Hi everyone. I am officially going into storm mode on the site. This means I will be updating at least daily on the status of this very large storm coming next Tuesday. This past week I have been tracking a tropical system (now TS Sandy) that has the potential to ride up the Eastern Seaboard and retrograde west into the mid-atlantic, causing widespread damage. Even though we are a week out, there has been an unusual consensus with the forecast models up to this point, which is concerning. Like always, there are two possible scenarios.
Scenario 1: Hurricane Sandy retrogrades west into mid-atlantic
Most of the models (European, nogaps, canadian, japanese, and UK) have been showing Sandy strengthening into a hurricane, phasing with the approaching cold front, and retrograding westward into the trough. This retrograde would have devestating effects on the Northeast region. The models are also projecting Sandy having a minimum central pressure of 940 mb, equivalent to a category 3 storm.
When Sandy starts to curve back west, she will also bring in cold air from the northwest. Because of her projected strength, this would cause much of the rain to turn to snow in some areas. Accumulations could measure in feet in some places as the cold air is rushed in aloft. The storm, of course would also bring heavy rain and near hurricane force winds (much like Irene last year). Rain measurements from a few of the models have measured near 10 inches in places. Obviously, this is just a scenario that the forecast models have been projecting. It may or may not come true. But because it is possible, we have to make the necessary precautions.

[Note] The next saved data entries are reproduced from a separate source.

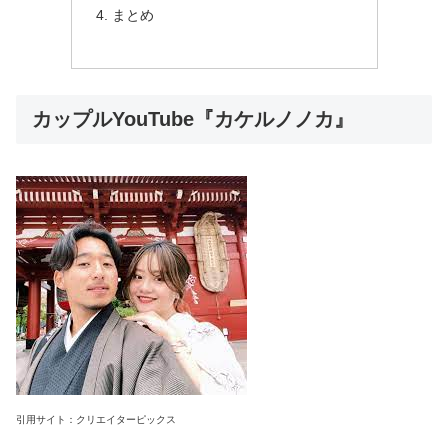
まとめ
カップルYouTube『カケルノノカ』
引用サイト：クリエイターピックス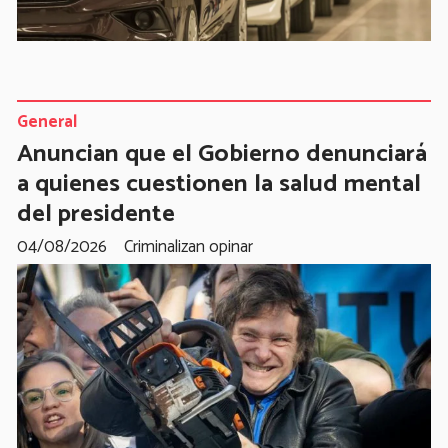
General
Anuncian que el Gobierno denunciará
a quienes cuestionen la salud mental
del presidente
04/08/2026
Criminalizan opinar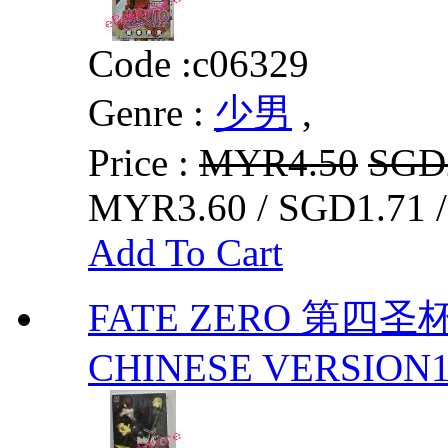
Code :
c06329
Genre :
少男
,
Price :
MYR4.50
SGD
MYR3.60 / SGD1.71 
Add To Cart
FATE ZERO 第四圣杯 
CHINESE VERSION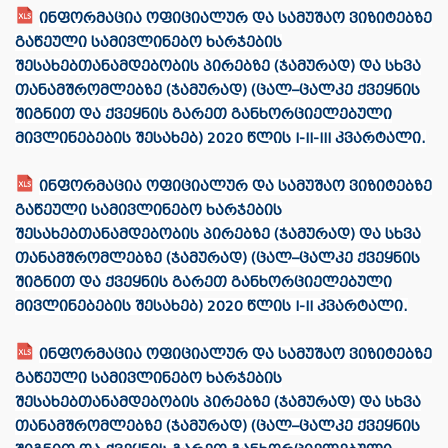
ინფორმაცია ოფიციალურ და სამუშაო ვიზიტებზე
გაწეული სამივლინებო ხარჯების
შესახებთანამდებობის პირებზე (ჯამურად) და სხვა
თანამშრომლებზე (ჯამურად) (ცალ–ცალკე ქვეყნის
შიგნით და ქვეყნის გარეთ განხორციელებული
მივლინებების შესახებ) 2020 წლის I-II-III კვარტალი.
ინფორმაცია ოფიციალურ და სამუშაო ვიზიტებზე
გაწეული სამივლინებო ხარჯების
შესახებთანამდებობის პირებზე (ჯამურად) და სხვა
თანამშრომლებზე (ჯამურად) (ცალ–ცალკე ქვეყნის
შიგნით და ქვეყნის გარეთ განხორციელებული
მივლინებების შესახებ) 2020 წლის I-II კვარტალი.
ინფორმაცია ოფიციალურ და სამუშაო ვიზიტებზე
გაწეული სამივლინებო ხარჯების
შესახებთანამდებობის პირებზე (ჯამურად) და სხვა
თანამშრომლებზე (ჯამურად) (ცალ–ცალკე ქვეყნის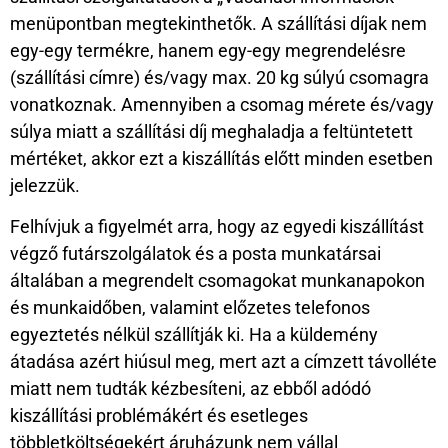
menüpontban megtekinthetők. A szállítási díjak nem
egy-egy termékre, hanem egy-egy megrendelésre
(szállítási címre) és/vagy max. 20 kg súlyú csomagra
vonatkoznak. Amennyiben a csomag mérete és/vagy
súlya miatt a szállítási díj meghaladja a feltüntetett
mértéket, akkor ezt a kiszállítás előtt minden esetben
jelezzük.
Felhívjuk a figyelmét arra, hogy az egyedi kiszállítást
végző futárszolgálatok és a posta munkatársai
általában a megrendelt csomagokat munkanapokon
és munkaidőben, valamint előzetes telefonos
egyeztetés nélkül szállítják ki. Ha a küldemény
átadása azért hiúsul meg, mert azt a címzett távolléte
miatt nem tudták kézbesíteni, az ebből adódó
kiszállítási problémákért és esetleges
többletköltségekért áruházunk nem vállal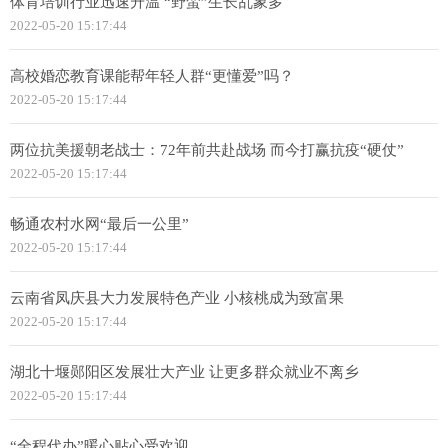
体育培训行业迅速升温 “野蛮”生长乱象多
2022-05-20 15:17:44
高校婚恋教育课能帮年轻人群“更懂爱”吗？
2022-05-20 15:17:44
两位抗美援朝老战士：72年前共赴战场 而今打赢抗疫“硬仗”
2022-05-20 15:17:44
畅通农村水网“最后一公里”
2022-05-20 15:17:44
云南省凤庆县大力发展特色产业 小核桃成为致富果
2022-05-20 15:17:44
湖北十堰郧阳区发展壮大产业 让更多群众就业不离乡
2022-05-20 15:17:44
“全程代办”暖心贴心受欢迎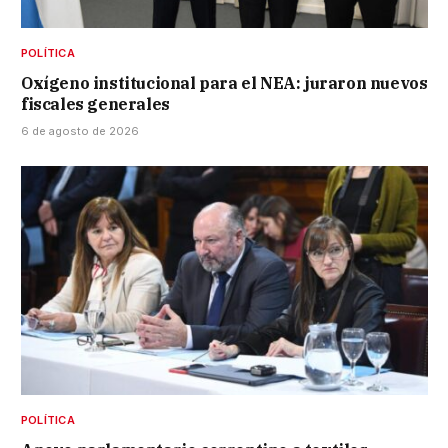
POLÍTICA
Oxígeno institucional para el NEA: juraron nuevos
fiscales generales
6 de agosto de 2026
POLÍTICA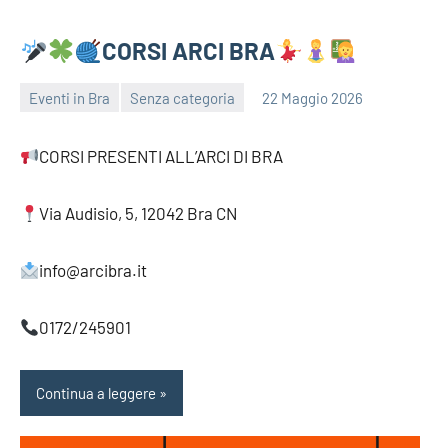
CORSI ARCI BRA
Eventi in Bra
Senza categoria
22 Maggio 2026
bragiovani
CORSI PRESENTI ALL’ARCI DI BRA
Via Audisio, 5, 12042 Bra CN
info@arcibra.it
0172/245901
Continua a leggere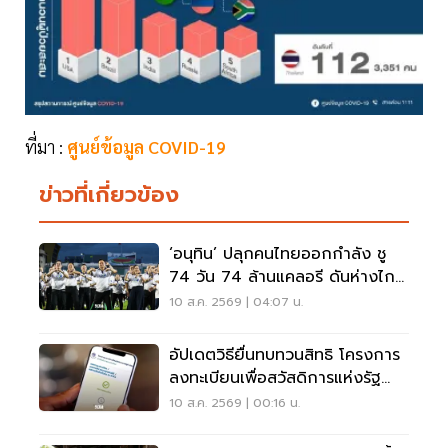
ที่มา :
ศูนย์ข้อมูล COVID-19
ข่าวที่เกี่ยวข้อง
‘อนุทิน’ ปลุกคนไทยออกกำลัง ชู
74 วัน 74 ล้านแคลอรี ดันห่างไกล
NCDs
10 ส.ค. 2569 | 04:07 น.
อัปเดตวิธียื่นทบทวนสิทธิ โครงการ
ลงทะเบียนเพื่อสวัสดิการแห่งรัฐ
2569 เช็คที่นี่
10 ส.ค. 2569 | 00:16 น.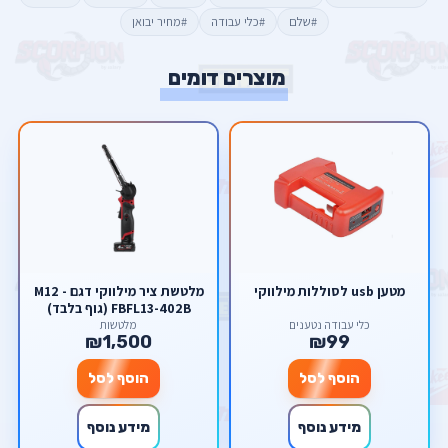
#שלם
#כלי עבודה
#מחיר יבואן
מוצרים דומים
מטען usb לסוללות מילווקי
מלטשת ציר מילווקי דגם - M12
FBFL13-402B (גוף בלבד)
כלי עבודה נטענים
מלטשות
₪1,500
₪99
הוסף לסל
הוסף לסל
מידע נוסף
מידע נוסף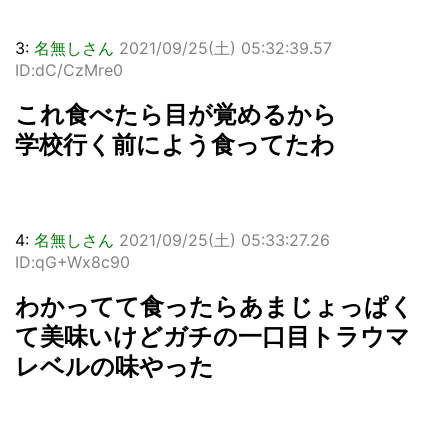
3:
名無しさん
2021/09/25(土) 05:32:39.57
ID:dC/CzMre0
これ食べたら目が覚めるから
学校行く前によう食ってたわ
4:
名無しさん
2021/09/25(土) 05:33:27.26
ID:qG+Wx8c90
わかってて食ったらあまじょっぱく
て美味いけどガチの一口目トラウマ
レベルの味やった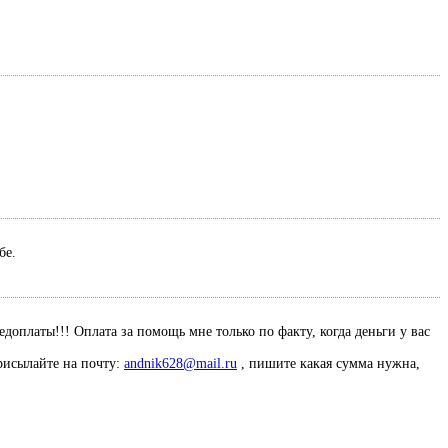
ебе.
оплаты!!! Оплата за помощь мне только по факту, когда деньги у вас
рисылайте на почту:
andnik628@mail.ru
, пишите какая сумма нужна,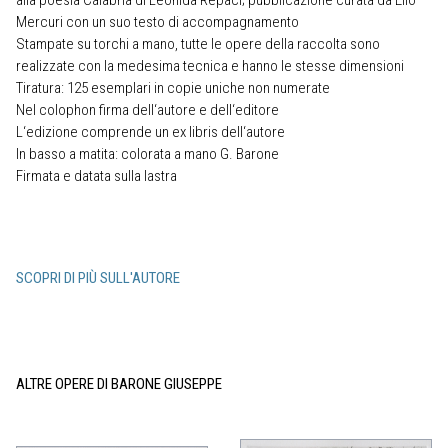
alla poesia Calabria di Leonida Rèpaci; pubblicazione curata da Elio
Mercuri con un suo testo di accompagnamento
Stampate su torchi a mano, tutte le opere della raccolta sono
realizzate con la medesima tecnica e hanno le stesse dimensioni
Tiratura: 125 esemplari in copie uniche non numerate
Nel colophon firma dell‘autore e dell‘editore
L‘edizione comprende un ex libris dell‘autore
In basso a matita: colorata a mano G. Barone
Firmata e datata sulla lastra
SCOPRI DI PIÙ SULL'AUTORE
ALTRE OPERE DI BARONE GIUSEPPE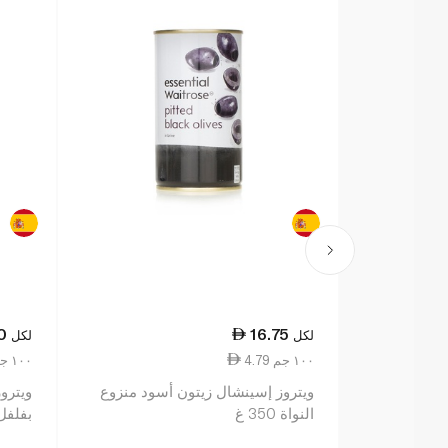
0
16.75
لكل
لكل
4.79 ١٠٠ جم
5.74 ١٠٠ جم
ويتروز إسينشال زيتون أسود منزوع
ويترو
النواة 350 غ
بفلفل بي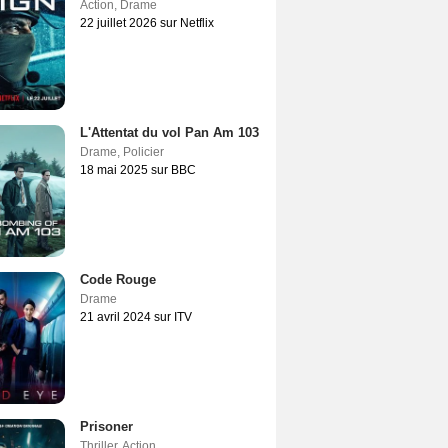
Action
,
Drame
22 juillet 2026 sur Netflix
L'Attentat du vol Pan Am 103
Drame
,
Policier
18 mai 2025 sur BBC
Code Rouge
Drame
21 avril 2024 sur ITV
Prisoner
Thriller
,
Action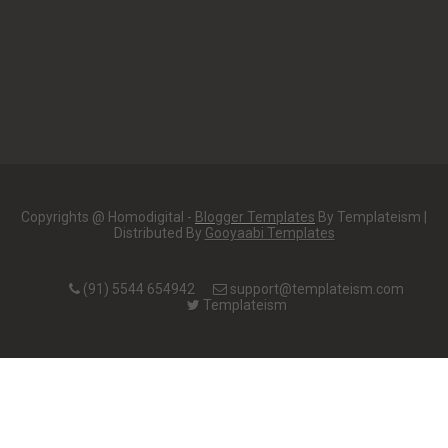
Copyrights @ Homodigital -
Blogger Templates
By Templateism |
Distributed By
Gooyaabi Templates
(91) 5544 654942
support@templateism.com
Templateism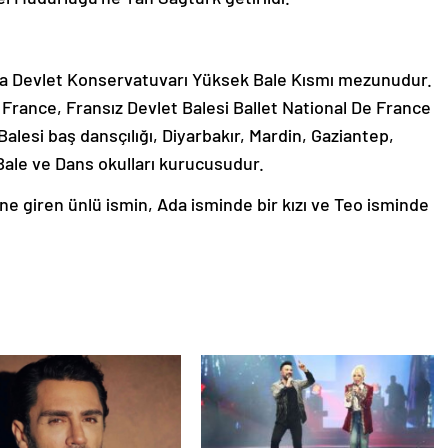
ra Devlet Konservatuvarı Yüksek Bale Kısmı mezunudur.
France, Fransız Devlet Balesi Ballet National De France
alesi baş dansçılığı, Diyarbakır, Mardin, Gaziantep,
 Bale ve Dans okulları kurucusudur.
ne giren ünlü ismin, Ada isminde bir kızı ve Teo isminde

Here is the snowfall map (in inches) for the storm:
Scenario 2: Out to Sea
As of right now, only one forecast model is showing the out to sea scenario: the GFS. The GFS model is known to be the second most reliable after the European (scenario 1 model), For this scenario, Sandy would strengthen into a sizable hurricane, but she would never phase with the front or trough. As a result, she would turn out to sea, giving us minimum effects. See the map below for scenario 2:
Here is a larger scale map showing both scenarios:
Either way the storm goes, anyone up and down the eastern seaboard needs to start thinking about preparations for this storm. It’s better to be prepared, even if the storm heads out to sea. Preparations include: making sure you have batteries, food, flashlights etc. As we head closer to next Tuesday, tying down/bringing in any outdoor furniture would be a good idea as well.